Southall’s story got me thinking about the role that broker-dealers—and later custodians—have played in the emergence of “independent” financial advice. Back in the early ‘80s, when I started covering financial planning, the vast majority of planners were registered reps who affiliated with “independent BDs.” They were “independent” in the sense that they owned their own firms, but still needed a BD for their securities licenses. Around 1985, when the Reagan bull stock market (which had started in 1982 and ended with the Dot.com crash of 2001) looked like it had legs, independent planners turned their full attention to allocating client portfolios into mutual funds.
But thanks to the growing no-load fund industry launched by Jack Bogle at Vanguard Group in 1974 (see my upcoming February column in Investment Advisor about Knut Rostad’s new book on Mr. Bogle: “The Man in the Arena”), independent advisors didn’t technically need a broker-dealer. Not coincidentally, Schwab Financial Advisor Services was launched in 1987, to service independent RIAs and their clients. The FAS program enabled advisors’ AUM fees to be deducted directly from client accounts—eliminating the “commission split” taken by BDs, and jump-starting the AUM-based independent RIA industry.
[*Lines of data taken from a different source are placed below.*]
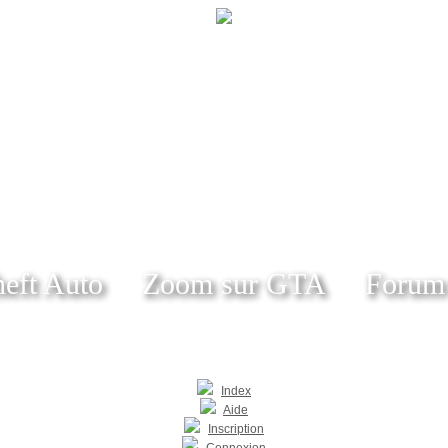
eft Auto
Zoom sur GTA
Forum
Index
Aide
Inscription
Here’s the reason for this ancient history lesson: Since that time, independent broker-dealers have been scrambling to find legitimate reasons that independent advisors should pay them a portion of their growing AUM fees. Only a few have succeeded, and we saw massive consolidation of the “indy BDs” into the few giant firms we see today: LPL, ING, AIG, Ameriprise and Raymond James—who can afford robust support programs for independent firms, and make up their falling revenue share with sheer volume. Meanwhile, the ranks of RIAs who work with custodians—Schwab, Fidelity, TD Ameritrade, and Pershing—has skyrocketed.